Tag Archives: mourning

A Place to Call Home

It’s been such a long few weeks of trying to recontact people I talked to months ago facing homelessness… many homeless still. Others housed. Some in prison. Most impossible to contact. I’ve been across Wales, away from my own home for most of the month, and work hasn’t stopped while I’m away. I’ve edited an issue of City, and written this piece about my hopes for Labour policy and homes that support life as it should be lived for a Verso ebook, also online with Salvage. Of course it could not look away from Grenfell, my heart is still broken.

A place to call home. A simple thing. Labour once had a vision that there should be housing for everyone, though what makes a home is perhaps not so simple. As Kim Dovey writes, home is deeply intertwined with our identity. It centres the relationship between ourselves and the earth, centres our connection to community and culture and society, to our past with its memories, and to our ability to grow into our full potential with the power to define our future. A home should be a place of strength and safety.

A home should not be what kills us.

Yet Grenfell went up in flames, went up in a great stench and acrid smoking to consume its survivors’ past and their present, their safety and security and community. It greedily consumed a still unknown, possibly never-to-be-known, number of human beings who trusted it and built their lives within its walls. Each of them was a world of stories and dreams and laughter. Only memories and ashes now, a gaping hole in the hearts and lives of those who loved them.

But I tried to dig down, go further. Think about how housing should be rethought before it is rebuilt. It was so hard to write, everything has been hard to write. Grief has been ever-present this month. Fundraising for the funeral for Julian, fundraising for Chelsea’s Silas and his future now that hers has been erased. The murderer of Philando Castile set free, a jury who could see what I and the rest of the world saw and do nothing. My friends sharing stories and fears, and nothing can ease fear for their lives in a country that puts no value on any Black life. On another front. My mother fighting to get the medicine she needs to live, and the Republicans doing what they can to take away the little and the imperfect support she now has. And bombs keep dropping and people far from here are still dying and millions are in movement across this earth and home has become such an impossible thing and their grief rages like a forest fire beside my small blaze.  I suppose this diminishes neither. I just wish there were more that I could do.

Grief

For him she got clean. For the baby, when he was tiny, still inside her.

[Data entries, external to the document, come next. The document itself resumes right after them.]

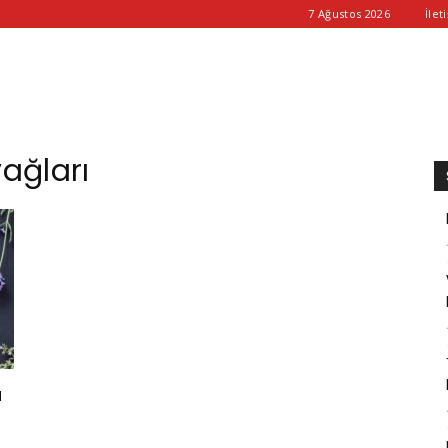
7 Ağustos 2026
İlet
yağları
ü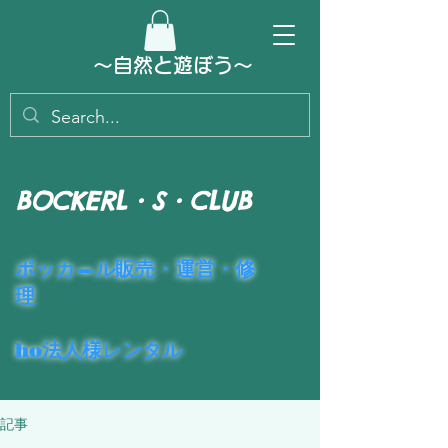
～​自然と遊ぼう～
BOCKERL・S・CLUB
​ポッカ―ル販売・運営・修
理
ho法人様レンタル
記事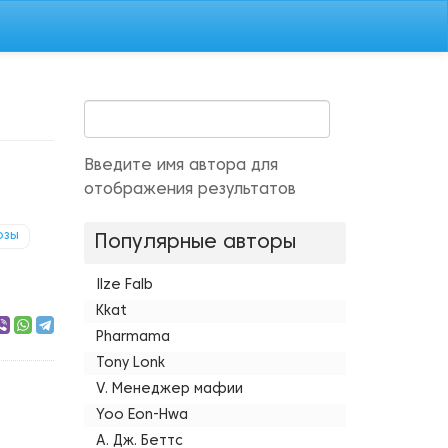
Введите имя автора для
отображения результатов
озы
Популярные авторы
Ilze Falb
Kkat
Pharmama
Tony Lonk
V. Менеджер мафии
Yoo Eon-Hwa
А. Дж. Беттс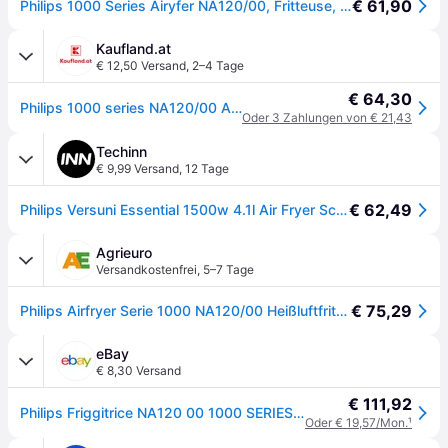
€ 61,90
Philips 1000 Series Airyfer NA120/00, Fritteuse, Schwarz
Kaufland.at
€ 12,50 Versand
,
2–4 Tage
€ 64,30
Philips 1000 series NA120/00 Airfryer 4,2 l, 4,2 l, Rapid Air, 200 °C, Einzelbild, Kunststoff, Metall, 0,8 m
Oder 3 Zahlungen von € 21,43
Techinn
€ 9,99 Versand
,
12 Tage
€ 62,49
Philips Versuni Essential 1500w 4.1l Air Fryer Schwarz 4.1 Liters / EU Plug 220V
Agrieuro
Versandkostenfrei
,
5–7 Tage
€ 75,29
Philips Airfryer Serie 1000 NA120/00 Heißluftfritteuse 4,2 Liter
eBay
€ 8,30 Versand
€ 111,92
Philips Friggitrice NA120 00 1000 SERIES Airfryer Schwarz Elektrische Fritteuse
Oder € 19,57/Mon.
¹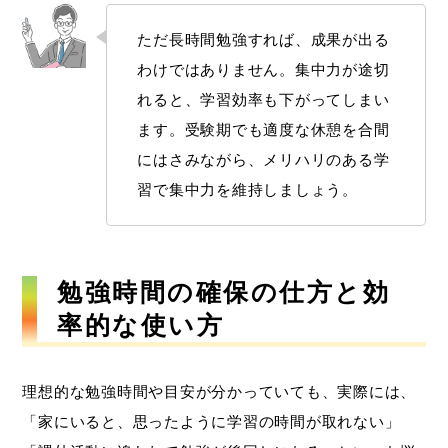
ただ長時間勉強すれば、成果が出る
わけではありません。集中力が途切
れると、学習効率も下がってしまい
ます。受験期でも適度な休憩を合間
にはさみながら、メリハリのある学
習で集中力を維持しましょう。
勉強時間の確保の仕方と効
率的な使い方
理想的な勉強時間や目安が分かっていても、実際には、
「家にいると、思ったように学習の時間が取れない」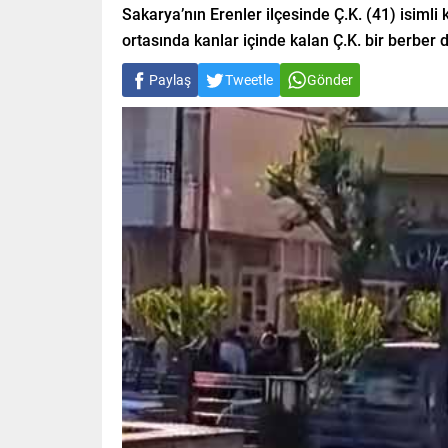
Sakarya’nın Erenler ilçesinde Ç.K. (41) isimli 
ortasında kanlar içinde kalan Ç.K. bir berber d
Paylaş
Tweetle
Gönder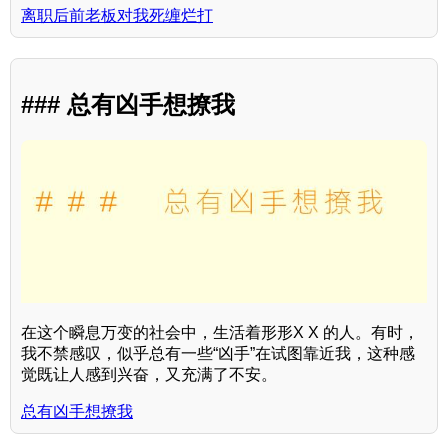
离职后前老板对我死缠烂打
### 总有凶手想撩我
在这个瞬息万变的社会中，生活着形形X X 的人。有时，
我不禁感叹，似乎总有一些“凶手”在试图靠近我，这种感
觉既让人感到兴奋，又充满了不安。
总有凶手想撩我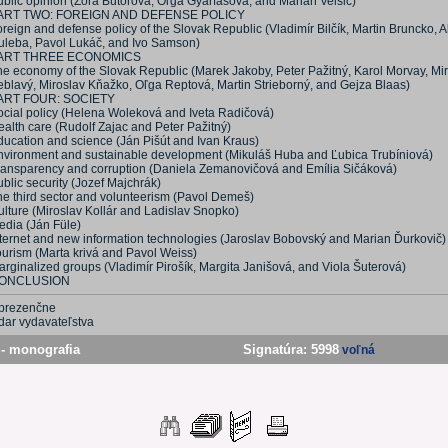
ublic opinion (Zora Bútorová, Oľga Gyárfášová, and Marián Velšic)
ART TWO: FOREIGN AND DEFENSE POLICY
reign and defense policy of the Slovak Republic (Vladimír Bilčík, Martin Bruncko, 
uleba, Pavol Lukáč, and Ivo Samson)
ART THREE ECONOMICS
he economy of the Slovak Republic (Marek Jakoby, Peter Pažitný, Karol Morvay, Mi
eblavý, Miroslav Kňažko, Oľga Reptová, Martin Strieborný, and Gejza Blaas)
ART FOUR: SOCIETY
ocial policy (Helena Woleková and Iveta Radičová)
alth care (Rudolf Zajac and Peter Pažitný)
ducation and science (Ján Pišút and Ivan Kraus)
nvironment and sustainable development (Mikuláš Huba and Ľubica Trubíniová)
ransparency and corruption (Daniela Zemanovičová and Emília Sičáková)
blic security (Jozef Majchrák)
he third sector and volunteerism (Pavol Demeš)
ulture (Miroslav Kollár and Ladislav Snopko)
edia (Ján Füle)
nternet and new information technologies (Jaroslav Bobovský and Marian Ďurkovič)
ourism (Marta krivá and Pavol Weiss)
rginalized groups (Vladimír Pirošík, Margita Janišová, and Viola Šuterová)
ONCLUSION
prezenčne
dar vydavateľstva
- monografia
Signatúra:
5998
voľná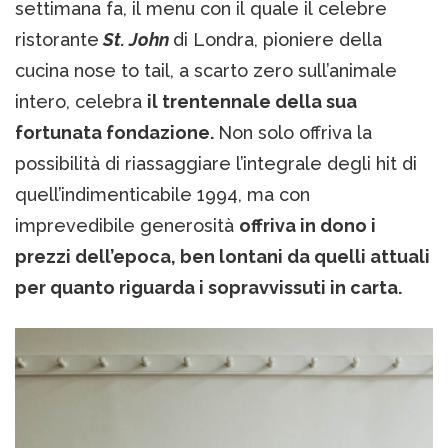
settimana fa, il menu con il quale il celebre
ristorante
St. John
di Londra, pioniere della
cucina nose to tail, a scarto zero sull’animale
intero, celebra
il trentennale della sua
fortunata fondazione.
Non solo offriva la
possibilità di riassaggiare l’integrale degli hit di
quell’indimenticabile 1994, ma con
imprevedibile generosità
offriva in dono i
prezzi dell’epoca, ben lontani da quelli attuali
per quanto riguarda i sopravvissuti in carta.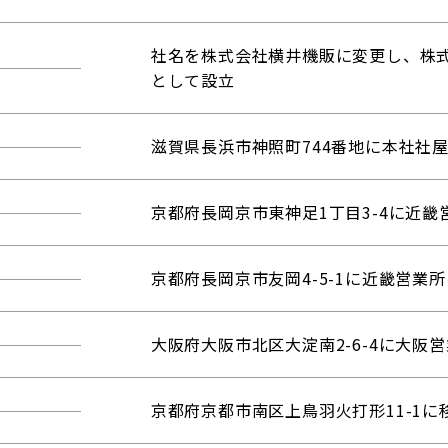
社名を株式会社横井機販に変更し、株
として設立
滋賀県長浜市神照町744番地に本社社
京都府長岡京市東神足1丁目3-4に近畿
京都府長岡京市友岡4-5-1に近畿営業
大阪府大阪市北区大淀南2-6-4に大阪
京都府京都市南区上鳥羽火打形11-1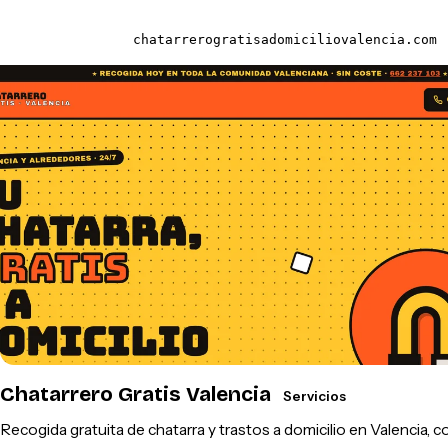
chatarrerogratisadomiciliovalencia.com
Chatarrero Gratis Valencia
Servicios
Recogida gratuita de chatarra y trastos a domicilio en Valencia, c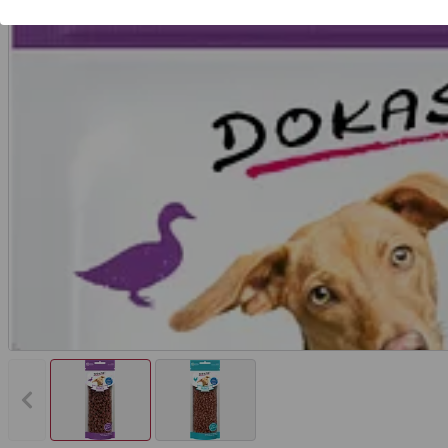
Vorheriges Bild anzeigen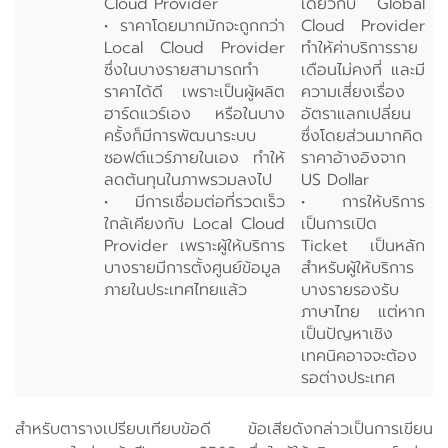
Cloud Provider
เดียวกับ Global
• ราคาโดยมากมักจะถูกกว่า
Cloud Provider
Local Cloud Provider
ทำให้ค่าบริการราย
ซึ่งในบางรายสามารถทำ
เดือนไม่คงที่ และมี
ราคาได้ดี เพราะเป็นผู้ผลิต
ความเสี่ยงเรื่อง
ฮาร์ดแวร์เอง หรือในบาง
อัตราแลกเปลี่ยน
ครั้งก็มีการพัฒนาระบบ
ซึ่งโดยส่วนมากคิด
ซอฟต์แวร์ภายในเอง ทำให้
ราคาอ้างอิงจาก
ลดต้นทุนในภาพรวมลงไป
US Dollar
• มีการเชื่อมต่อที่รวดเร็ว
• การให้บริการ
ใกล้เคียงกับ Local Cloud
เป็นการเปิด
Provider เพราะผู้ให้บริการ
Ticket เป็นหลัก
บางรายมีการตั้งศูนย์ข้อมูล
สำหรับผู้ให้บริการ
ภายในประเทศไทยแล้ว
บางรายรองรับ
ภาษาไทย แต่หาก
เป็นปัญหาเชิง
เทคนิคอาจจะต้อง
รอต่างประเทศ
สำหรับตารางเปรียบเทียบข้อดี ข้อเสียดังกล่าวเป็นการเขียน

She’d tried before. Her mom went and got her. She tried. Went back. Tried again. Family in pieces around her. Love for that man a big pull, heroin a big pull too. You will lie, cheat and steal for both of them. They were something to hold on to in this world that hates Black women, I guess. Something.

Lucky for all of us, love for her son proved stronger than the others. Love for herself seemed to come with it, and that was beautiful to see.

He was born too early, so early, still in his birth sac, a miracle baby. A tiny, beautiful thing.

For him she stayed clean. Counting day by day as you do. Fighting week by week, month by month. Celebrating every anniversary. She stayed clean.

For him she got it together, got a job.

For him she ate better, celebrated filling out again, getting healthy. Had just gone vegetarian. Celebrated her skin clearing. Wore bright red lipstick and amazing great big green-framed glasses and they looked so damn good on her. She had the most beautiful smile.

Two years her family and friends had her back, with life and hope ahead of her.

All for him.

Now lost. The doctors told her something like stomach flu, sent her home. But night before last she died in hospital. Completely unexpected. Total shock.

Lost to her parents, lost to her son, lost to us.

My heart a little more broken.

This morning I woke up to the news because they couldn’t get hold of me yesterday, and I thought how the US just keeps taking and taking. Just keeps killing its children, young mothers and fathers — grandparents still raise our next generation. I am too far to be any help, I grieve at an immeasurable distance.

This morning too I woke to the news of the attack on London Bridge, the deaths in borough market. Just as two weeks ago I woke to the Manchester bombing. In our world torn apart by war and wracked by addiction I know every morning is this morning for so many. If only our love and solidarity could end this. I know we can only do our best, but I want to end this and I know I am not alone but I cannot see our way.